After encoding to JSON this looks like this:
{"expression":"type == 'LINEAR'"}
And after being run though Util.envVarEscape():
{\"expression\":\"type == \'LINEAR\'\"}
I presume these values are being escaped because the YARN client is passing them through the shell at some point. But the escaping is too simplistic; single quotes should not be escaped within double quotes.
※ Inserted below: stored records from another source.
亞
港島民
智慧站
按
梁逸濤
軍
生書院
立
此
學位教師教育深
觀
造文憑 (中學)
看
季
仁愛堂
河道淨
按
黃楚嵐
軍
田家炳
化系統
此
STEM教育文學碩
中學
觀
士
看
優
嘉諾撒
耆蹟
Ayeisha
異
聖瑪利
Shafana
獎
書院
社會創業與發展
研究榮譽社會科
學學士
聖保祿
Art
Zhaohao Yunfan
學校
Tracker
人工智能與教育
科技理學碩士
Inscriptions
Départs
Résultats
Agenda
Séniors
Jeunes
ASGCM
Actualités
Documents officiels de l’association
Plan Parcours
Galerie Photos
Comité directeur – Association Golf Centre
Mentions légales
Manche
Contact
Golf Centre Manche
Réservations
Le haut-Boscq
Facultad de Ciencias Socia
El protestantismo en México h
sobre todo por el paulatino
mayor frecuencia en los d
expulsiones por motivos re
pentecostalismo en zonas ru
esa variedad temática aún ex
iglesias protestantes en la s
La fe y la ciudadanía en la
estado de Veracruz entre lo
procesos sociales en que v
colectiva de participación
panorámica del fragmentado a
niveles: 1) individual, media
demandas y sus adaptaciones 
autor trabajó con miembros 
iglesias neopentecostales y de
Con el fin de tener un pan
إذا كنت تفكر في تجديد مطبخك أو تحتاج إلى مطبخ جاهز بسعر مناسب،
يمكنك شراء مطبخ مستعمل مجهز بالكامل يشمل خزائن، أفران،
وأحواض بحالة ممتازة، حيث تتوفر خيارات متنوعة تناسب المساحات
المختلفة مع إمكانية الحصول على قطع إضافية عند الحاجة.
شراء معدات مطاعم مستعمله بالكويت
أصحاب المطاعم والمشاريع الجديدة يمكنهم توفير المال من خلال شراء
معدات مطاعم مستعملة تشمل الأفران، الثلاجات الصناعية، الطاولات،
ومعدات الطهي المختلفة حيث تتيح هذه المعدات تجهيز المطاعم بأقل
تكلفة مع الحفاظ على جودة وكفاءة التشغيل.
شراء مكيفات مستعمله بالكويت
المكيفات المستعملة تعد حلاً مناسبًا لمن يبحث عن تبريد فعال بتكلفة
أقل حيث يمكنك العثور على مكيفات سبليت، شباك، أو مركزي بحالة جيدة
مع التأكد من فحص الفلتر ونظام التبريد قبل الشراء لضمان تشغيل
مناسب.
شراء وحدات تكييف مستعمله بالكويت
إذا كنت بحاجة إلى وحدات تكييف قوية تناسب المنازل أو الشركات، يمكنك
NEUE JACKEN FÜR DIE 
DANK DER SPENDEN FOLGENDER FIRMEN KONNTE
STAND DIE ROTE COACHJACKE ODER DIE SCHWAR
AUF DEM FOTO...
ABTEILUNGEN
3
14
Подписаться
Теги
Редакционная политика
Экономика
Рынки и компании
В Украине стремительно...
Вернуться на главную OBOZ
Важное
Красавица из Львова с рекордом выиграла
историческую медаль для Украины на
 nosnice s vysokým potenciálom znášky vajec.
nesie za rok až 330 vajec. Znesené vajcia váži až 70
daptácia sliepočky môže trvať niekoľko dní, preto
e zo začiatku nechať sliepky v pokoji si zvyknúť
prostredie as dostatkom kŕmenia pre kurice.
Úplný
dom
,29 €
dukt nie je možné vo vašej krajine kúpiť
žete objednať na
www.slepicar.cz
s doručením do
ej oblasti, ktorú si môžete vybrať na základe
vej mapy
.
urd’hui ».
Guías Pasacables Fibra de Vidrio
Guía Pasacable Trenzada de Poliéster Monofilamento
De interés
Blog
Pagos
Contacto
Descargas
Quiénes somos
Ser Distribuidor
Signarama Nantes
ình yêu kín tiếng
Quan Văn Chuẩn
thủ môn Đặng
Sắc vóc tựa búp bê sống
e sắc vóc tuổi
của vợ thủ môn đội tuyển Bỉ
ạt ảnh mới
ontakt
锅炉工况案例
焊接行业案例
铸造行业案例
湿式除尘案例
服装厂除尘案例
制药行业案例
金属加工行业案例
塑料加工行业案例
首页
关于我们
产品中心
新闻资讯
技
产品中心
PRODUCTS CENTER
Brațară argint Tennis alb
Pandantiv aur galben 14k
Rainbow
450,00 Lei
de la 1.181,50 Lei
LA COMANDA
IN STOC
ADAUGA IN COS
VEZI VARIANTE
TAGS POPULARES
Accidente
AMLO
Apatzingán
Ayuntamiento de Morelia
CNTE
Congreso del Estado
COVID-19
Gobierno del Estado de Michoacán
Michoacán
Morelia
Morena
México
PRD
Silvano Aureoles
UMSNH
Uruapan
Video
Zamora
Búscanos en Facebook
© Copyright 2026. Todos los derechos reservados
As a result, the value arrives at the AppMaster as follows:
{"expression": "type == \'LINEAR\'"}
At which point Jackson chokes on it because \' is invalid JSON (invalid escape sequence):
Exception in thread "main" org.codehaus.jackson.JsonParseException: Unrecognized character escape ''' (code 39) at [Source: java.io.StringReader@1b6e1eff; line: 1, column: 2814] at org.codehaus.jackson.JsonParser._constructError(JsonParser.java:1433) at org.codehaus.jackson.impl.JsonParserMinimalBase._reportError(JsonParserMinimalBase.java:521) at org.codehaus.jackson.impl.JsonParserMinimalBase._handleUnrecognizedCharacterEscape(JsonParserMinimalBase.java:496) at org.codehaus.jackson.impl.ReaderBasedParser._decodeEscaped(ReaderBasedParser.java:1606) at org.codehaus.jackson.impl.ReaderBasedParser._finishString2(ReaderBasedParser.java:1353) at org.codehaus.jackson.impl.ReaderBasedParser._finishString(ReaderBasedParser.java:1330) at org.codehaus.jackson.impl.ReaderBasedParser.getText(ReaderBasedParser.java:200) at org.codehaus.jackson.map.deser.std.UntypedObjectDeserializer.deserialize(UntypedObjectDeserializer.java:59) at org.codehaus.jackson.map.deser.std.MapDeserializer._readAndBind(MapDeserializer.java:319) at org.codehaus.jackson.map.deser.std.MapDeserializer.deserialize(MapDeserializer.java:249) at org.codehaus.jackson.map.deser.std.MapDeserializer.deserialize(MapDeserializer.java:33) at org.codehaus.jackson.map.ObjectMapper._readMapAndClose(ObjectMapper.java:2732) at org.codehaus.jackson.map.ObjectMapper.readValue(ObjectMapper.java:1863) at org.apache.samza.config.serializers.JsonConfigSerializer$.fromJson(JsonConfigSerializer.scala:34) at org.apache.samza.job.yarn.SamzaAppMaster$.main(SamzaAppMaster.scala:72) at org.apache.samza.job.yarn.SamzaAppMaster.main(SamzaAppMaster.scala)
This is particularly nasty since I don't see a way for any quotes, single or double to get passed to the job successfully and remain intact. I know the way this config is passed has undergone some change but I don't know the details so wanted to get this issue on record.